The stock market is way, way, way up, as are corporate profits.
Even manufacturing jobs, which were believed to be dead and buried, have risen amazingly.
Oil production is way up, which is a miracle in these days of extreme uncertainty about the world’s energy supplies. The fracking states have stepped up to the plate in a way that literally avers war. We don’t need to fight over oil in the sand when we have plenty in North Dakota and Midland/Odessa.
Mr. Trump campaigned on what we might once have called supply side. This meant the belief that if we cut taxes, the stimulative effects would be so large that they would offset the loss of revenue and then some. We would have budget surpluses and also rapid growth.
As far as I can tell, that didn’t work out. Deficits grew, and the aggregate federal debt skyrocketed. But we did get a massive kick in the hindquarters from the deficits, and that made the economy grow.
Here are some things we do have to worry about, though: The collapse of education at the public high school and junior high school level.

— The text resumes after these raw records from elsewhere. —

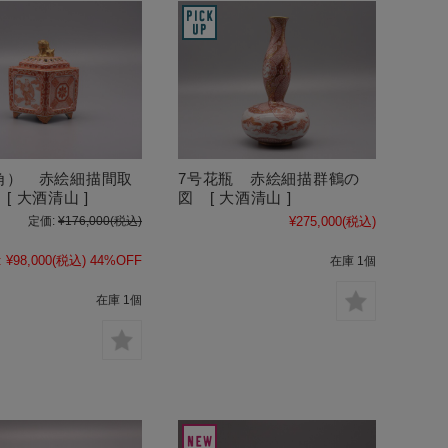
角） 赤絵細描間取
7号花瓶 赤絵細描群鶴の
[ 大酒清山 ]
図 [ 大酒清山 ]
定価:
¥176,000
(税込)
¥275,000
(税込)
:
¥98,000
(税込)
44%OFF
在庫 1個
在庫 1個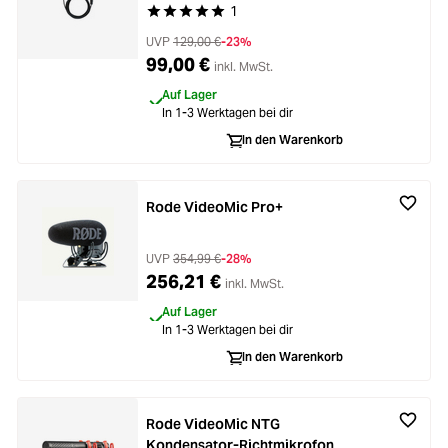
1
Durchschnittliche Bewertung von 5 von 5 Stern
UVP
129,00 €
-23%
99,00 €
inkl. MwSt.
Auf Lager
In 1-3 Werktagen bei dir
In den Warenkorb
Rode VideoMic Pro+
UVP
354,99 €
-28%
256,21 €
inkl. MwSt.
Auf Lager
In 1-3 Werktagen bei dir
In den Warenkorb
Rode VideoMic NTG
Kondensator-Richtmikrofon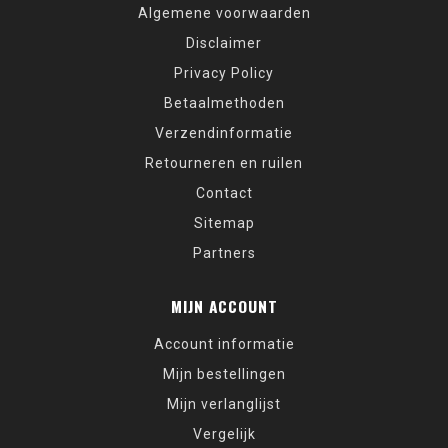
Algemene voorwaarden
Disclaimer
Privacy Policy
Betaalmethoden
Verzendinformatie
Retourneren en ruilen
Contact
Sitemap
Partners
MIJN ACCOUNT
Account informatie
Mijn bestellingen
Mijn verlanglijst
Vergelijk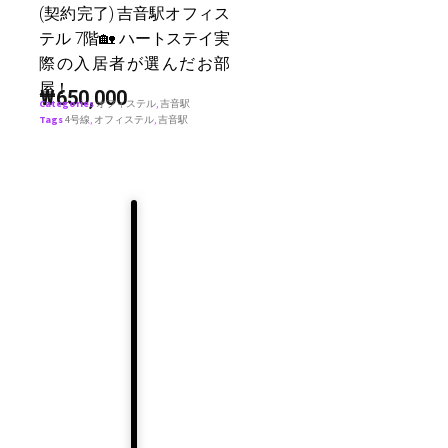
(契約完了) 吉音駅オフィス
テル 7階🏡 ハートステイ実
際の入居者が選んだお部
屋！
₩
650,000
Categories
オフィステル
,
吉音駅
Tags
4号線
,
オフィステル
,
吉音駅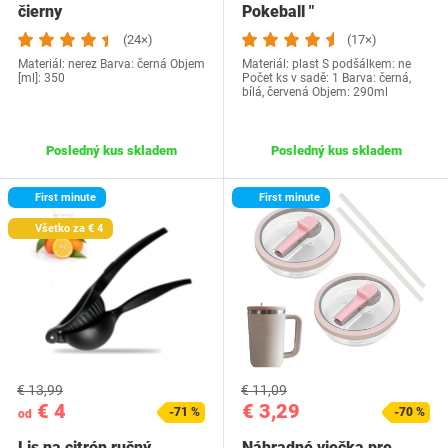
čierny
Pokeball "
(24×)
(17×)
Materiál: nerez Barva: černá Objem
Materiál: plast S podšálkem: ne
[ml]: 350
Počet ks v sadě: 1 Barva: černá,
bílá, červená Objem: 290ml
Posledný kus skladem
Posledný kus skladem
First minute
First minute
Všetko za € 4
€ 13,99
€ 11,09
€ 4
€ 3,29
-71 %
-70 %
od
Lis na citrón ručný
Náhradné viečka pre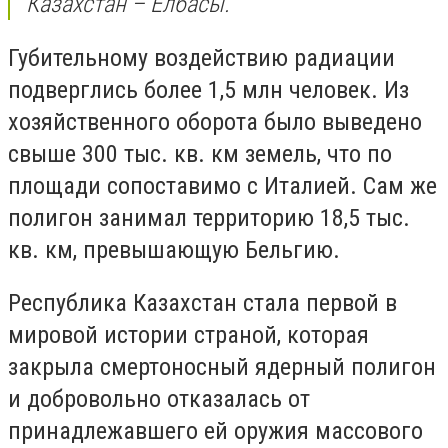
Казахстан – Елбасы.
Губительному воздействию радиации
подверглись более 1,5 млн человек. Из
хозяйственного оборота было выведено
свыше 300 тыс. кв. км земель, что по
площади сопоставимо с Италией. Сам же
полигон занимал территорию 18,5 тыс.
кв. км, превышающую Бельгию.
Республика Казахстан стала первой в
мировой истории страной, которая
закрыла смертоносный ядерный полигон
и добровольно отказалась от
принадлежавшего ей оружия массового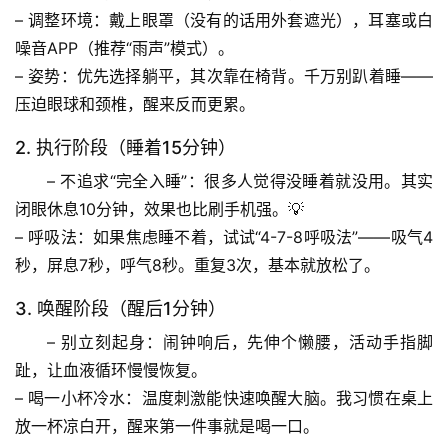
自
– 
调整环境
：戴上眼罩（没有的话用外套遮光），耳塞或白
然
噪音APP（推荐“雨声”模式）。
万
– 
姿势
：优先选择躺平，其次靠在椅背。
千万别趴着睡
——
物
压迫眼球和颈椎，醒来反而更累。
人
2. 执行阶段（睡着15分钟）
体
– 
不追求“完全入睡”
：很多人觉得没睡着就没用。其实
奥
闭眼休息10分钟，效果也比刷手机强。💡
秘
– 
呼吸法
：如果焦虑睡不着，试试“4-7-8呼吸法”——吸气4
秒，屏息7秒，呼气8秒。重复3次，基本就放松了。
历
史
3. 唤醒阶段（醒后1分钟）
档
– 
别立刻起身
：闹钟响后，先伸个懒腰，活动手指脚
案
趾，让血液循环慢慢恢复。
– 
喝一小杯冷水
：温度刺激能快速唤醒大脑。我习惯在桌上
宇
宙
放一杯凉白开，醒来第一件事就是喝一口。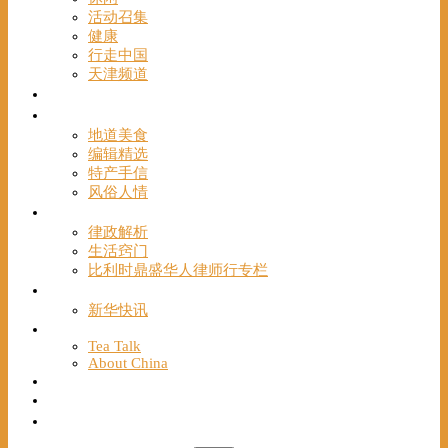
活动召集
健康
行走中国
天津频道
视频
一路风情
地道美食
编辑精选
特产手信
风俗人情
帮手
律政解析
生活窍门
比利时鼎盛华人律师行专栏
海聚推荐
新华快讯
English
Tea Talk
About China
Français
Chinese Bridge（汉语桥）
我们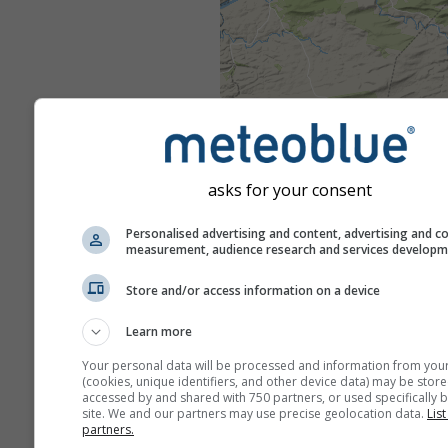
asks for your consent
Personalised advertising and content, advertising and c
measurement, audience research and services develop
Store and/or access information on a device
Learn more
Your personal data will be processed and information from you
(cookies, unique identifiers, and other device data) may be store
accessed by and shared with 750 partners, or used specifically b
site. We and our partners may use precise geolocation data.
List
partners.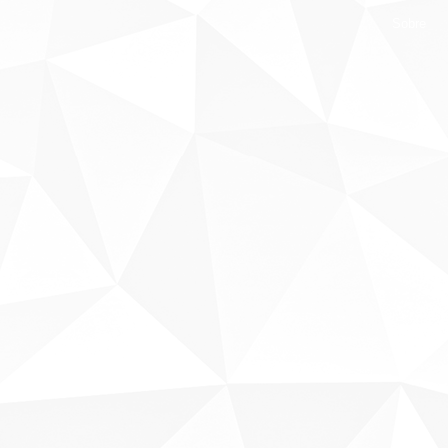
Sobre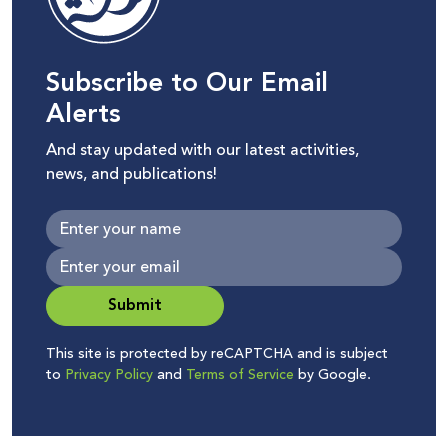
Subscribe to Our Email
Alerts
And stay updated with our latest activities,
news, and publications!
Submit
This site is protected by reCAPTCHA and is subject
to
Privacy Policy
and
Terms of Service
by Google.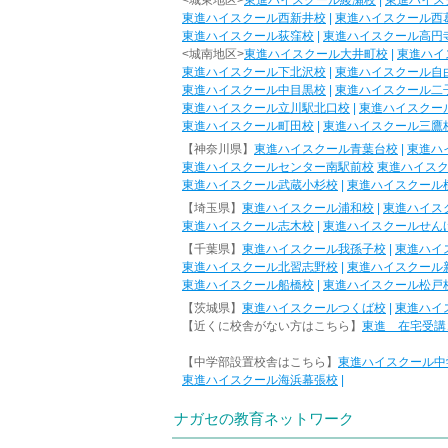
<城東地区>
東進ハイスクール綾瀬校
|
東進ハイス
東進ハイスクール西新井校
|
東進ハイスクール西
東進ハイスクール荻窪校
|
東進ハイスクール高円
<城南地区>
東進ハイスクール大井町校
|
東進ハイ
東進ハイスクール下北沢校
|
東進ハイスクール自
東進ハイスクール中目黒校
|
東進ハイスクール二
東進ハイスクール立川駅北口校
|
東進ハイスクー
東進ハイスクール町田校
|
東進ハイスクール三鷹
【神奈川県】
東進ハイスクール青葉台校
|
東進ハ
東進ハイスクールセンター南駅前校
東進ハイス
東進ハイスクール武蔵小杉校
|
東進ハイスクール
【埼玉県】
東進ハイスクール浦和校
|
東進ハイス
東進ハイスクール志木校
|
東進ハイスクールせん
【千葉県】
東進ハイスクール我孫子校
|
東進ハイ
東進ハイスクール北習志野校
|
東進ハイスクール
東進ハイスクール船橋校
|
東進ハイスクール松戸
【茨城県】
東進ハイスクールつくば校
|
東進ハイ
【近くに校舎がない方はこちら】
東進 在宅受講
【中学部設置校舎はこちら】
東進ハイスクール中
東進ハイスクール海浜幕張校
|
ナガセの教育ネットワーク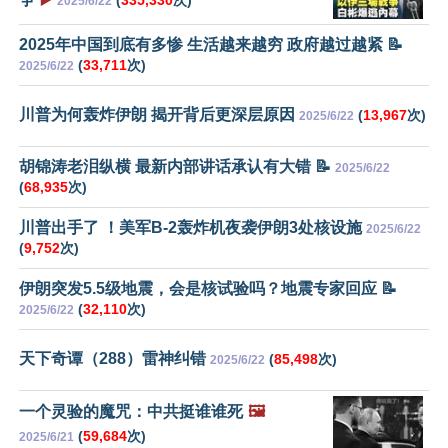
(
335,330
次)
2025/6/22
2025年中国到底有多惨 生活越来越穷 政府越过越紧 📝
(
33,711
次)
2025/6/22
川普为何轰炸伊朗 揭开背后更深层原因
(
13,967
次)
2025/6/22
胡锦涛老泪纵横 最新内部讲话承认有大错 📝
2025/6/22
(
68,935
次)
川普出手了 ！美军B-2轰炸机夜袭伊朗3处核设施
2025/6/22
(
9,752
次)
伊朗突发5.5级地震，会是核试验吗？地震专家回应 📝
(
32,110
次)
2025/6/22
天下奇谭（288）雷神纠错
(
85,498
次)
2025/6/22
一个灵验的魔咒：中共挺谁谁死
🖼️
(
59,684
次)
2025/6/21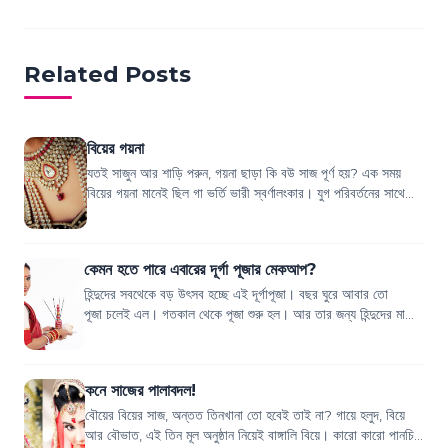
Related Posts
বিয়ের গয়না
যতই সাজুন আর শাড়ি পরুন, গয়না ছাড়া কি বউ সাজ পূর্ণ হয়? এক সময়
বিয়ের গয়না মানেই ছিল গা ভর্তি ভারী স্বর্ণালংকার। যুগ পরিবর্তনের সাথে
সাথে গয়নার ফ্যাশন ট্...
কেমন হতে পারে এবারের দূর্গা পূজার মেকআপ?
হিন্দুদের সবথেকে বড় উৎসব হচ্ছে এই দূর্গাপূজা। বছর ঘুরে আবার তো
পূজা চলেই এল। গতকাল থেকে পূজা শুরু হল। আর তার জন্য হিন্দুদের মাঝে
তোড়জোড়ের তো কোনো কমতি...
কনে সাজের পালাবদল!
বৌয়ের বিয়ের সাজ, অন্তত তিনখানা তো হবেই তাই না? গায়ে হলুদ, বিয়ে
আর বৌভাত, এই তিন মূল অনুষ্ঠান নিয়েই বাঙ্গালি বিয়ে। কারো কারো পানচিনি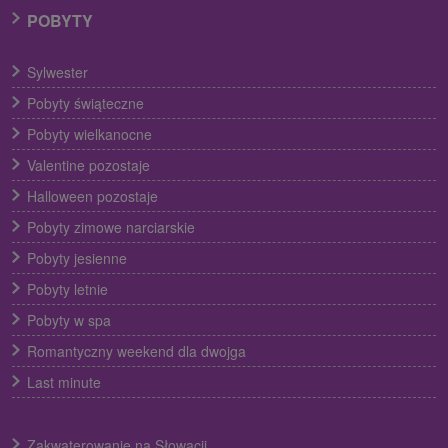
POBYTY
Sylwester
Pobyty świąteczne
Pobyty wielkanocne
Valentine pozostaje
Halloween pozostaje
Pobyty zimowe narciarskie
Pobyty jesienne
Pobyty letnie
Pobyty w spa
Romantyczny weekend dla dwojga
Last minute
Zakwaterowanie na Słowacji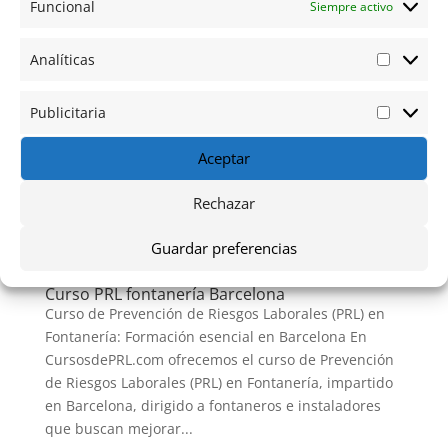
Funcional
Siempre activo
Analíticas
Analític
Publicitaria
Publicit
Aceptar
Rechazar
Guardar preferencias
Curso PRL fontanería Barcelona
Curso de Prevención de Riesgos Laborales (PRL) en
Fontanería: Formación esencial en Barcelona En
CursosdePRL.com ofrecemos el curso de Prevención
de Riesgos Laborales (PRL) en Fontanería, impartido
en Barcelona, dirigido a fontaneros e instaladores
que buscan mejorar...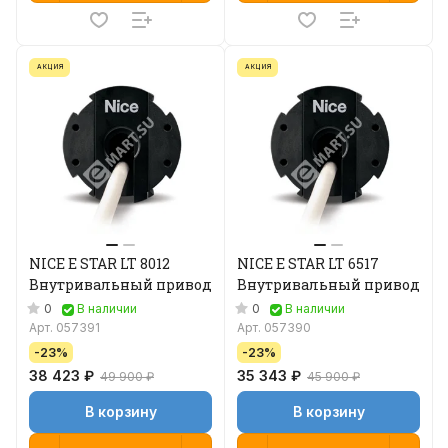
АКЦИЯ
АКЦИЯ
NICE E STAR LT 8012
NICE E STAR LT 6517
Внутривальный привод
Внутривальный привод
0
0
В наличии
В наличии
Арт.
057391
Арт.
057390
-23%
-23%
38 423 ₽
35 343 ₽
49 900 ₽
45 900 ₽
В корзину
В корзину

Violent crime: This is a terrifying statistic. The number of gang-related killings in America’s heartland, especially Chicago, has become scandalous. It greatly outnumbers mass killings with assault rifles, although those are terrible in and of themselves.
We have serious race problems in the United States, and unfortunately some politicians try to capitalize on them for votes — on both the right and the left. But overall, things are far better for everyone in America than we have ever seen them before. And they’re incomparably better for non-white people than we have ever seen them before.